Shortreed Susan M, Johnson Eric, Rutter Carolyn M, Kamineni Aruna, Wernli Karen J, Chubak Jessica
Biostatistics Unit, Group Health Research Institute, Seattle, WA, U.S.A.
RAND Corporation, Santa Monica, CA, U.S.A.
Obs Stud. 2016 Aug;2:51-64. Epub 2016 Sep 26.
Electronic health records and administrative databases provide rich, longitudinal data for health-related research. These data cover large, diverse populations creating excellent research opportunities, but have limitations. In particular, information is available only for individuals who are enrolled in a particular health system; thus, studies often exclude individual's with short enrollment history. Such cohort restriction may cause selection bias in absolute risk estimates for the full enrollee population. We use hazard ratios (HRs) to estimate the association between length of prior enrollment and cancer and all-cause mortality risk. HRs different from one indicate restricted cohorts would produce biased risk estimates for the full enrollee population. Our study sample included 170,708 enrollees of a Western Washington healthcare delivery system. Unadjusted models found individuals with 10 or more years of prior enrollment had higher risk of cancer and death compared to those with less than 5 years prior enrollment (HRs ranged from 1.29 - 3.01). Age- and sex-adjusted models accounted for much of this difference (HRs: 0.93 - 1.24). Models adjusting for additional covariates had similar results (HRs: 0.91 - 1.14). After evaluating potential selection bias, we conclude that, in this setting, age- and sex-standardizing risk estimates can remove most of the bias due to lengthy, prior-enrollment cohort restrictions. Before generalizing estimates based on a selected sample of patients meeting prior enrollment criteria, researchers should assess the potential for selection bias.

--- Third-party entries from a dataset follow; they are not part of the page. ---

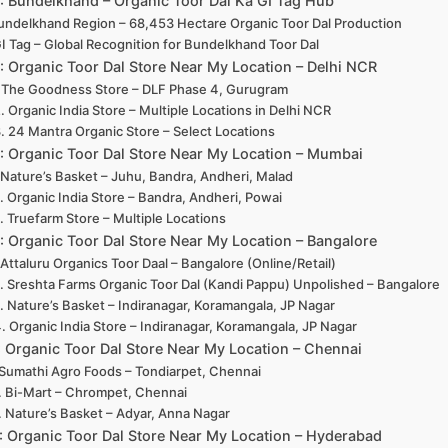
2: Bundelkhand – Organic Toor Dal Ka GI Tag Hub
undelkhand Region – 68,453 Hectare Organic Toor Dal Production
I Tag – Global Recognition for Bundelkhand Toor Dal
3: Organic Toor Dal Store Near My Location – Delhi NCR
. The Goodness Store – DLF Phase 4, Gurugram
. Organic India Store – Multiple Locations in Delhi NCR
. 24 Mantra Organic Store – Select Locations
4: Organic Toor Dal Store Near My Location – Mumbai
. Nature’s Basket – Juhu, Bandra, Andheri, Malad
. Organic India Store – Bandra, Andheri, Powai
. Truefarm Store – Multiple Locations
5: Organic Toor Dal Store Near My Location – Bangalore
. Attaluru Organics Toor Daal – Bangalore (Online/Retail)
. Sreshta Farms Organic Toor Dal (Kandi Pappu) Unpolished – Bangalore
. Nature’s Basket – Indiranagar, Koramangala, JP Nagar
. Organic India Store – Indiranagar, Koramangala, JP Nagar
: Organic Toor Dal Store Near My Location – Chennai
 Sumathi Agro Foods – Tondiarpet, Chennai
. Bi-Mart – Chrompet, Chennai
. Nature’s Basket – Adyar, Anna Nagar
7: Organic Toor Dal Store Near My Location – Hyderabad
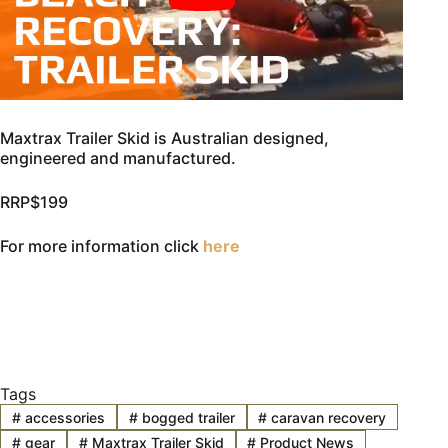
Maxtrax Trailer Skid is Australian designed,
engineered and manufactured.
RRP$199
For more information click
here
Tags
#
accessories
#
bogged trailer
#
caravan recovery
#
gear
#
Maxtrax Trailer Skid
#
Product News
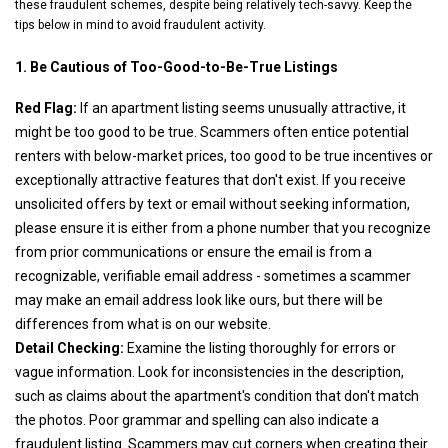
these fraudulent schemes, despite being relatively tech-savvy. Keep the
tips below in mind to avoid fraudulent activity.
1. Be Cautious of Too-Good-to-Be-True Listings
Red Flag:
If an apartment listing seems unusually attractive, it
might be too good to be true. Scammers often entice potential
renters with below-market prices, too good to be true incentives or
exceptionally attractive features that don't exist. If you receive
unsolicited offers by text or email without seeking information,
please ensure it is either from a phone number that you recognize
from prior communications or ensure the email is from a
recognizable, verifiable email address - sometimes a scammer
may make an email address look like ours, but there will be
differences from what is on our website.
Detail Checking:
Examine the listing thoroughly for errors or
vague information. Look for inconsistencies in the description,
such as claims about the apartment's condition that don't match
the photos. Poor grammar and spelling can also indicate a
fraudulent listing. Scammers may cut corners when creating their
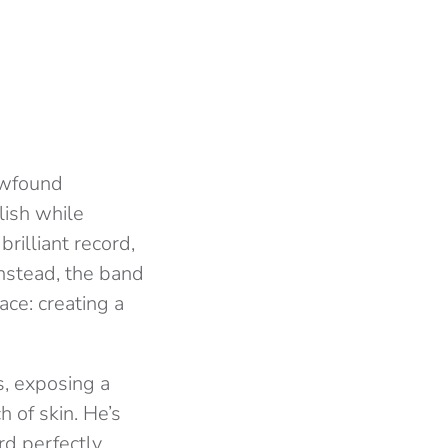
ewfound
lish while
rilliant record,
 Instead, the band
ce: creating a
s, exposing a
 of skin. He’s
rd perfectly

电子健康记录和行政数据库为健康相关研究提供了丰富的纵向数据。这些数据涵盖了庞大且多样化的人群,创造了绝佳的研究机会,但也存在局限性。特别是,信息仅适用于已注册特定医疗系统的个人;因此,研究通常会排除注册历史较短的个体。这种队列限制可能会导致对全部注册人群的绝对风险估计出现选择偏差。我们使用风险比(HRs)来估计既往注册时长与癌症及全因死亡风险之间的关联。与1不同的风险比表明,受限队列会对全部注册人群产生有偏差的风险估计。我们的研究样本包括华盛顿州西部一个医疗服务提供系统的170,708名注册者。未调整模型发现,与注册历史少于5年的个体相比,既往注册10年或更长时间的个体患癌症和死亡的风险更高(风险比范围为1.29 - 3.01)。年龄和性别调整模型解释了大部分这种差异(风险比:0.93 - 1.24)。调整其他协变量的模型得出了类似结果(风险比:0.91 - 1.14)。在评估潜在的选择偏差后,我们得出结论,在这种情况下,年龄和性别标准化风险估计可以消除因既往注册队列时间长而导致的大部分偏差。在基于符合既往注册标准的选定患者样本进行估计推广之前,研究人员应评估选择偏差的可能性。